An extra thread to @metadiogenes about causality - months delayed. It's a demonstration of my claims that

- causality is real but 'causes' are not found in nature
- telelogical framing gives rise to causes

And we shld
- use the word 'conditions' more
- machine metaphors less
Imagine an automatic toy that shoots a marble at a target, which falls over when hit.

We cld say marble causes target to fall. (And saying the toy causes the marble etc, in a sequence doesn't change that).

But now consider a net in front of the target, blocking the marble.
If we remove threads of the net one by one, a point comes at which a single thread is the difference btwn the marble breaking through + knocking the target, and the net blocking the marble.

So what is now causing the target to fall: the marble, or the removal of the thread?
What we learn here is that every 'apparent cause' is only effectual to the extent that 'anti-causes' are not apparent.

That is: the marble when flying is only a cause of knocking the target in the absence of anti-causes, it's not an inherent cause of ... anything.
As such, we see that a 'mesh of causes' is the stateof the universe - things clearly influence each other, but one thing doesn't not cause another thing without the highly particular nature of 'causal context'.

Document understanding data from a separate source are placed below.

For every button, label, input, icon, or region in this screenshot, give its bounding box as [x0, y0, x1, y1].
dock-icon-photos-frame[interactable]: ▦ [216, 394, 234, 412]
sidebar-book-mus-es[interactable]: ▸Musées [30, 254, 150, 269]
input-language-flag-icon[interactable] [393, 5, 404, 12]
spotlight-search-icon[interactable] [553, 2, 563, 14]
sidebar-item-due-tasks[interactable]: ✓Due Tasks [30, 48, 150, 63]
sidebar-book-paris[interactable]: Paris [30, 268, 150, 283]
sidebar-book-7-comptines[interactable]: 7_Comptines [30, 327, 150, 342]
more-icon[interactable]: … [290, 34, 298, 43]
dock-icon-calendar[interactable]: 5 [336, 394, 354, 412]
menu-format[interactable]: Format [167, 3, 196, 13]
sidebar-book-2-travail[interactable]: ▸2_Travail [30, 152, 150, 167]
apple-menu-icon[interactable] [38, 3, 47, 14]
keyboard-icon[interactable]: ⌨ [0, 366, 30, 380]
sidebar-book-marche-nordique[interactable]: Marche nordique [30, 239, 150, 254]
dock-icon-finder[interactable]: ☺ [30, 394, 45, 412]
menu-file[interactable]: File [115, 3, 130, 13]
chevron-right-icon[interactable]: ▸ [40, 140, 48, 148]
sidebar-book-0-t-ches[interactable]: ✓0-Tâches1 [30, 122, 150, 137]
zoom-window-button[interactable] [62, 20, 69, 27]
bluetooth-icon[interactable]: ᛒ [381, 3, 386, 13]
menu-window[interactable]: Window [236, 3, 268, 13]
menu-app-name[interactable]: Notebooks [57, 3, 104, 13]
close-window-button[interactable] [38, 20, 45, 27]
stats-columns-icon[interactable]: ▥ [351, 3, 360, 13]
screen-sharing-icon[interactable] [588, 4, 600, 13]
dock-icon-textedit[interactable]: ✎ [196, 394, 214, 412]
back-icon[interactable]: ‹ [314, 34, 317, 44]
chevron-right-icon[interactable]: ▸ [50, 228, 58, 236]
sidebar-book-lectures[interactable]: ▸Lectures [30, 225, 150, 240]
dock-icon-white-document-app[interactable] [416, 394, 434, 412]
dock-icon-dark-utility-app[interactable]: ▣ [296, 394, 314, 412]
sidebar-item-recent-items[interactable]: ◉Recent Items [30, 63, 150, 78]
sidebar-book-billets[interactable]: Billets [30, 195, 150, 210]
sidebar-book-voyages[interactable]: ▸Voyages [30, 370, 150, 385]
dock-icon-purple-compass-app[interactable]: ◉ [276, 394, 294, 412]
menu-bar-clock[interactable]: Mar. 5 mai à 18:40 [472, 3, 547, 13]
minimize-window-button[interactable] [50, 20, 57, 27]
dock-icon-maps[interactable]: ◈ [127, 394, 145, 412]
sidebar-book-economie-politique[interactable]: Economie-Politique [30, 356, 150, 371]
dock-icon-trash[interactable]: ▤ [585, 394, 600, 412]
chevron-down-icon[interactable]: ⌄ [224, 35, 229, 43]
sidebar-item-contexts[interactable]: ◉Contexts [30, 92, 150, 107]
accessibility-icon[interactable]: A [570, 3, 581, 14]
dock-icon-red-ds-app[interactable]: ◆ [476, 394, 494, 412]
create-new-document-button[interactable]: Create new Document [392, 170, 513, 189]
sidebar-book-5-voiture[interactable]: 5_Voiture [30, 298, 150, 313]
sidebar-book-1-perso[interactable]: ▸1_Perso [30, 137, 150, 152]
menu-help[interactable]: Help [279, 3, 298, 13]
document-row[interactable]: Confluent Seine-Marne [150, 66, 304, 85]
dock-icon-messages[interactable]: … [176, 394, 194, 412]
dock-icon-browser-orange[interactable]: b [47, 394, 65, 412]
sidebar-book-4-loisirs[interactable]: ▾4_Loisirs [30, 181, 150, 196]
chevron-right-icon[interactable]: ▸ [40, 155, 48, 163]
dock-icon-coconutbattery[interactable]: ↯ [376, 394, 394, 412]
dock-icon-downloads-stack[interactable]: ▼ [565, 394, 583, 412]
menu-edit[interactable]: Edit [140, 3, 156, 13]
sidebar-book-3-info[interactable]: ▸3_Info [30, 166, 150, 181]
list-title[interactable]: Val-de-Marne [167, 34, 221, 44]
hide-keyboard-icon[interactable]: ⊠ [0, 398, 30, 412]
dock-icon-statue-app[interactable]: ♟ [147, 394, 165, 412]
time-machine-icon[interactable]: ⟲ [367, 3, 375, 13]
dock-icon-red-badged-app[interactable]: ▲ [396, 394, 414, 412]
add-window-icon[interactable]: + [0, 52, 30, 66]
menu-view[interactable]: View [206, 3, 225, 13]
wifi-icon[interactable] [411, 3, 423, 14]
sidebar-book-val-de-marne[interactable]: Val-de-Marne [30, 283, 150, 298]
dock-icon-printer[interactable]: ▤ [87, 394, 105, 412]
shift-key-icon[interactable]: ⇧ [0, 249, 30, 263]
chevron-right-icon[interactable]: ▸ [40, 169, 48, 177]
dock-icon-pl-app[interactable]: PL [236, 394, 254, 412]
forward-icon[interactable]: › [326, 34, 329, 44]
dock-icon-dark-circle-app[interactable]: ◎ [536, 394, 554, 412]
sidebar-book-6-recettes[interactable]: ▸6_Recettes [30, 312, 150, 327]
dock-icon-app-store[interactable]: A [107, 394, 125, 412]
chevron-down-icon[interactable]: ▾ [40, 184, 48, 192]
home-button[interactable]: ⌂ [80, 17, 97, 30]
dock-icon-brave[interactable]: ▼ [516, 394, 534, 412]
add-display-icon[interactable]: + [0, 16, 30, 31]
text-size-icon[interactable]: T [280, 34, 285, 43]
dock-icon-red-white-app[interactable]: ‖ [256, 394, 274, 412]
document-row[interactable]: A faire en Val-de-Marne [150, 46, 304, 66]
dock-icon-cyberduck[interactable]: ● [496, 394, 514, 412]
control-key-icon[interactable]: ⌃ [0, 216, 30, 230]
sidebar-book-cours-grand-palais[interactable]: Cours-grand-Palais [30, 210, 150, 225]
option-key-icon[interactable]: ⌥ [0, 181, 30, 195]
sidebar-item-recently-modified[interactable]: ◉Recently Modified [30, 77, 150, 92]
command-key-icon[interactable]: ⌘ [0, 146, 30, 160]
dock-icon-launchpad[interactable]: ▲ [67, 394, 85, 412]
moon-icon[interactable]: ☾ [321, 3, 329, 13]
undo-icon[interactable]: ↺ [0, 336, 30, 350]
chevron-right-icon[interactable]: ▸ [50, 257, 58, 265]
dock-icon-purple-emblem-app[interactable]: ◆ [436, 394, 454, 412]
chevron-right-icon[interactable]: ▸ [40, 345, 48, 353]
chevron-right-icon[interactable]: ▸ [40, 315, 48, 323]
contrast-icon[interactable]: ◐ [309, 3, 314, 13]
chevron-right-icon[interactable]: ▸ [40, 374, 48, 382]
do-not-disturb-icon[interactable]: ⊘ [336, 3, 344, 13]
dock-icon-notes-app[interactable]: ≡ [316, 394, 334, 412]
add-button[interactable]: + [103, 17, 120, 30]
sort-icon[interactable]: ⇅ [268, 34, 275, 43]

Buddhists talk about this in terms of 'causes and conditions'
In that ontology (which extends to epistemology and metaphysics), there are no causes without conditions.

It is easy to see how causes and conditions are reversible. Just change the point of reference. This ought not to be possible if causes were definitive in their role.
Is the cause of the target falling the marble, with a removed thread as condition; or is the cause the removed thread, with the marble as condition?

Or is the position of the target the cause, with the marble and thread as conditions?

The causal mesh extends in all directions.
What defines the 'causes' is thus the /telelogical/ story that an observer puts on a specific causal environment: in other words what what result is /intended/ and what conditions are /arranged to achieve/ that result.

This is meaningless outside out of teleological projections.
We also learn from this that machine metaphors in science are bad.

This is bc: machines demonstrates that a specific chain of 'causes' is strictly teleological: it only makes sense when you have, and know, the 'goal' of the causes.

Machines are made this way. Nature is not.